Comme la majorité des  français, j’ai été horrifiée par la découverte de ces faits-comment peut-il en être autrement ?-Comment la barbarie véritable avait-elle pu s’infiltrer dans nos cages d’escalier sans  que personne ne tire la sonnette d’alarme ? Et pourtant, des faits divers atroces, des histoires de viols en réunion, de meurtre à l’acide, de règlements de comptes sordides sur fond de trafic de drogue il y en a eu dans les cités françaises.
L’affaire Ilan Halimi avait-elle réveillé ces vieux démons que l’on pensait définitivement enterrés à coup de mesures politiques? Déploiement du dispositif ZEP, création des emplois jeune, Destruction de la cité des 4000 zone de non droit, plaque tournante du trafic de drogue en France …
Certains diront que la confession juive de la victime qui a porté l’affaire au sommet de l’état…Et des consciences, la lutte contre l’antisémitisme ayant acquis depuis longtemps en France le statut de cause nationale permanente.
Pour Morgan Sportès qui dresse à travers cet ouvrage une véritable autopsie du mal d’où qu’il vienne (la société, les médias, les politiques), ce drame  va bien au-delà d’une histoire de jeunes de cité (noirs et arabes pour la majorité) qui n’aiment pas les « feujs », comme ont bien voulu nous le faire croire certains médias.
Sportès nous livre pieds et poings liés un « … petit essai « clinique » sur la marche de nos sociétés… ».
L’histoire est celle que l’on connaît, à l’exception de détails a priori sans importance (et pourtant…) que les médias n’ont pas jugé bon de nous conter.
Comme à son habitude, Sportès  commence par les faits : qui sont ceux que l’on qualifié de barbares ? Qui sont ces jeunes, où et comment vivent-ils ? Compte rendu d’enquête, extrait de rapport d’expertise des psychiatres, témoignage des auteurs qu’il a rencontré, rien n’est laissé à la libre appréciation du lecteur.

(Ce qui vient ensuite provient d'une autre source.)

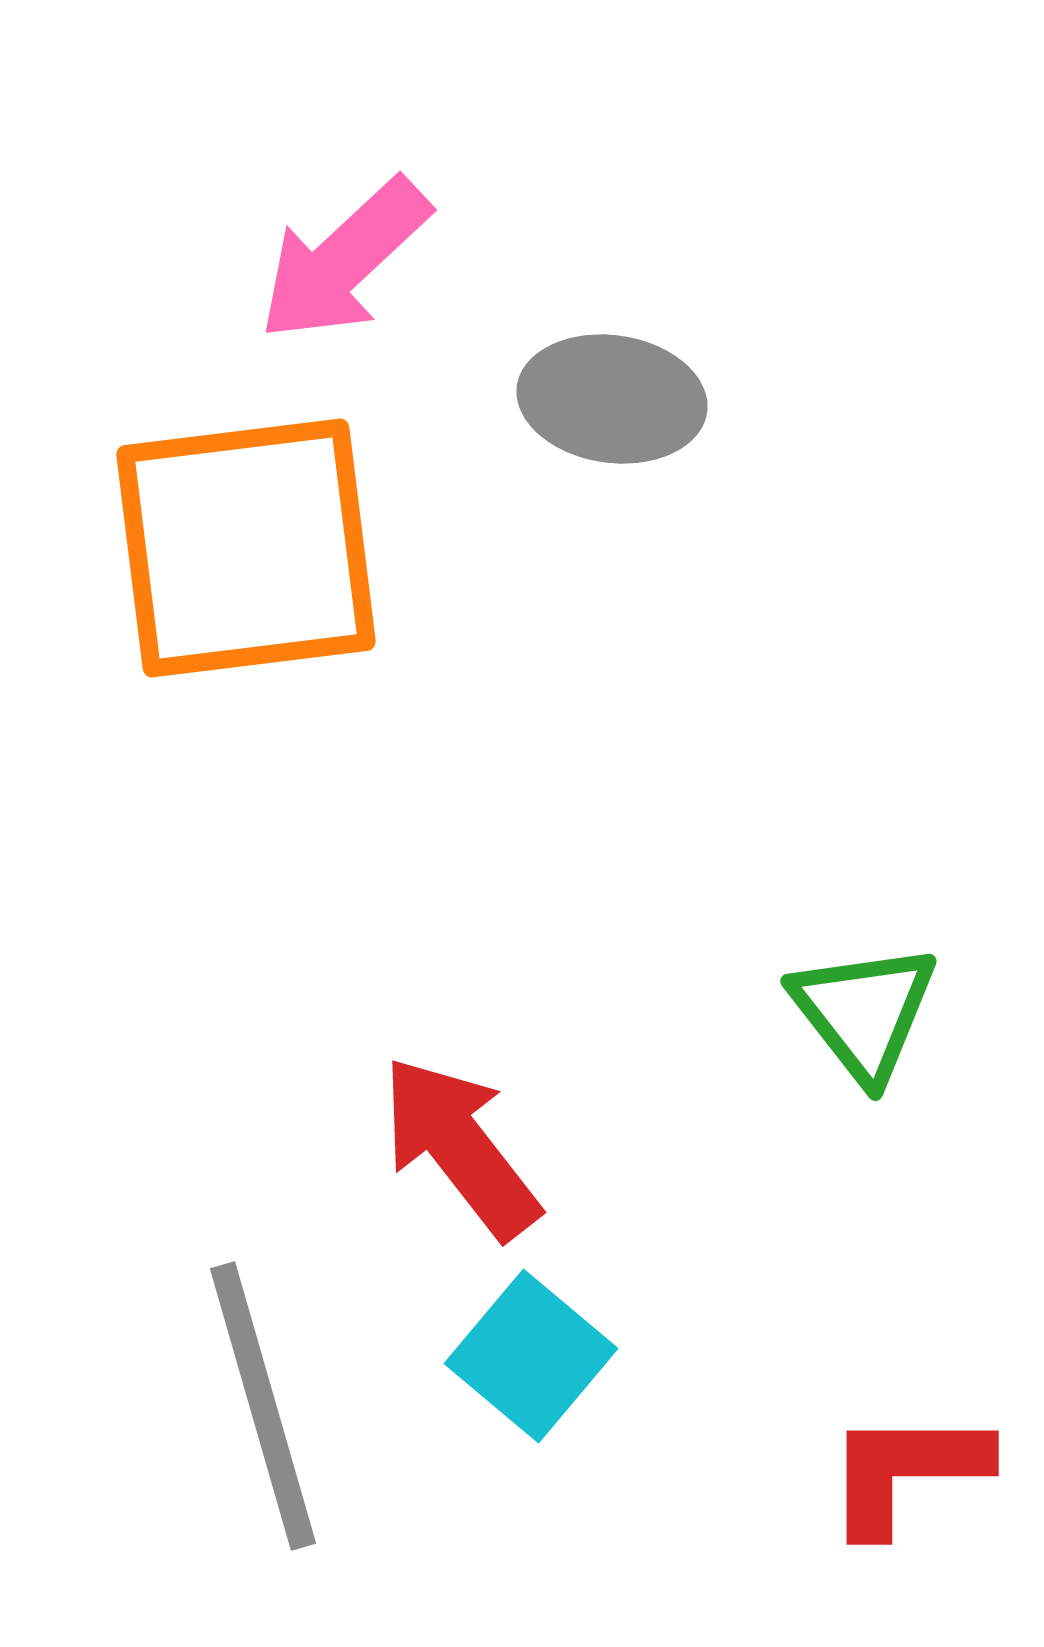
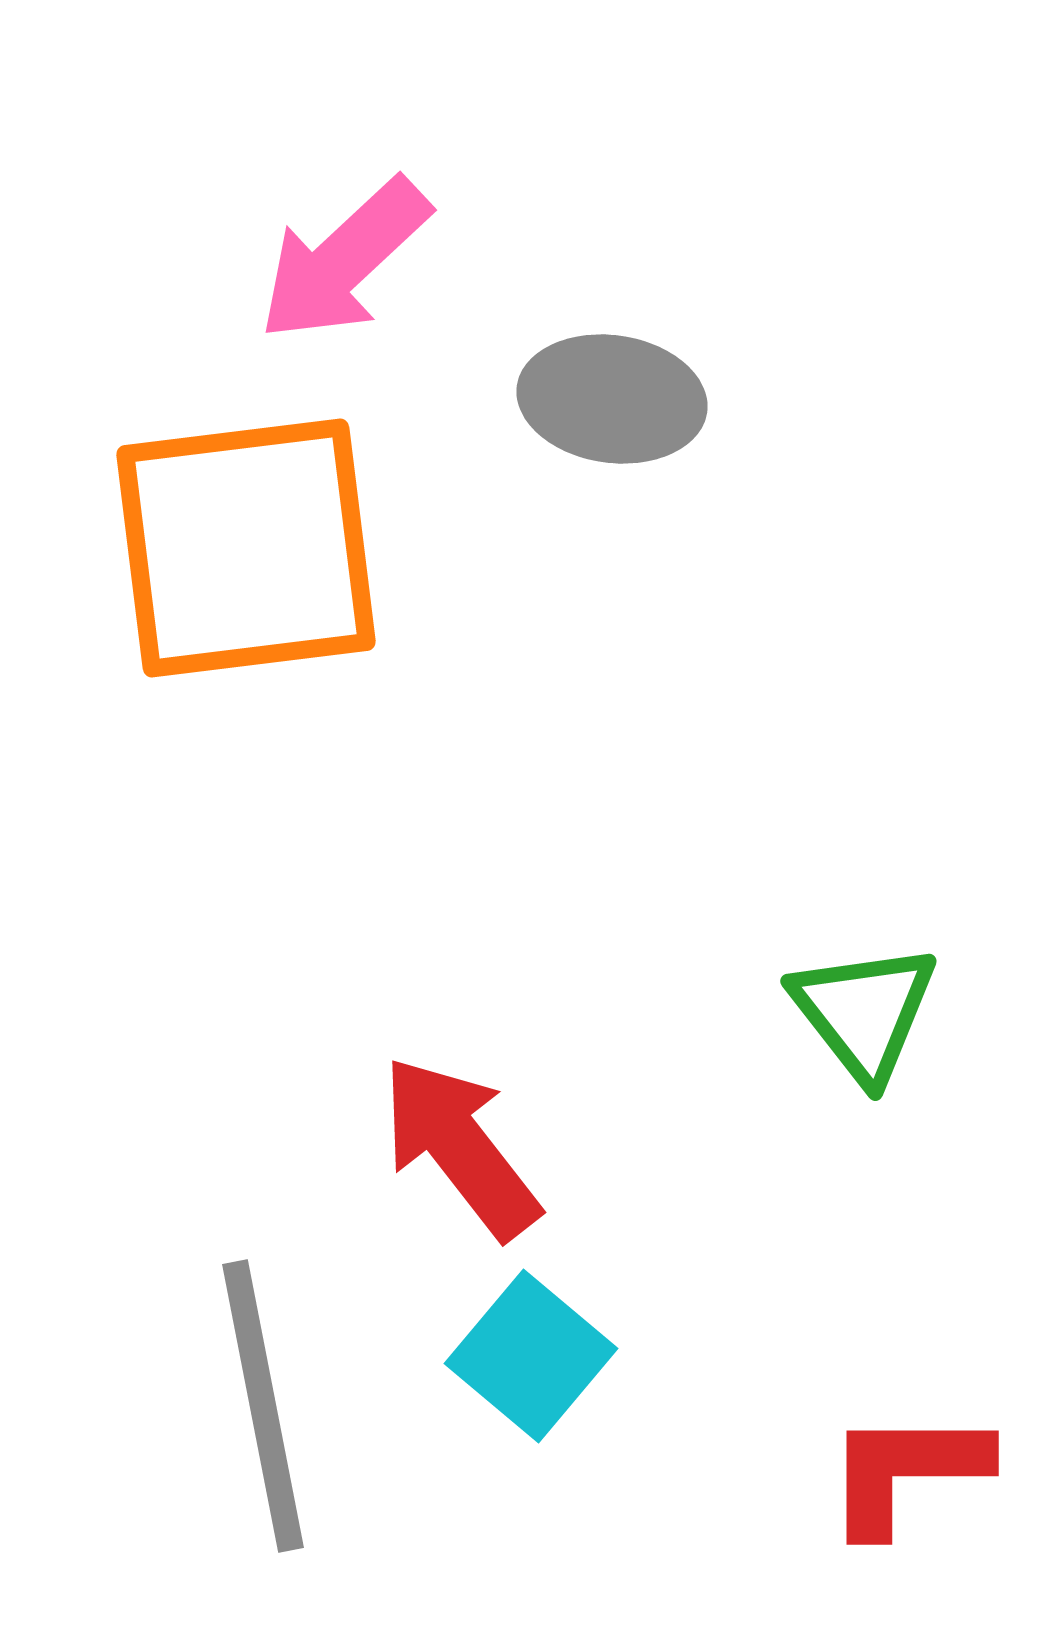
gray line: rotated 5 degrees clockwise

Les faits sont là, aussi lourds que la misère intellectuelle et morale, premiers maux qui gangrènent nos jeunes qu’ils soient de Bagneux ou d’ailleurs. Qui est  réellement Youssouf Fofana ? On le découvre vite avec consternation : une arnaque, la grenouille qui veut se faire aussi grosse que le beauf…
Le livre se lit comme une fiction, difficile de quitter les yeux l’horreur qui est en train de se produire sous nos yeux et dont on ne peut s’empêcher de se dire que l’un des protagonistes aurait pu être notre frère, sœurs, voisines … Oui c’est certain le récit vif de Sportès suscite l’empathie pour ces « monstres », mais point trop n’en faut, celui de la longue agonie de la victime évacue tout fantasme, toute fascination du pire et le rythme policier quasi  cinématographique  nous surprend à espérer un sursaut d’humanité qui semble définitivement enterré.
Un excellent livre qui apporte un éclairage pour moi inédit sur cette affaire.
En novembre 2011, Tout tout de suite a reçu le prix Interallié.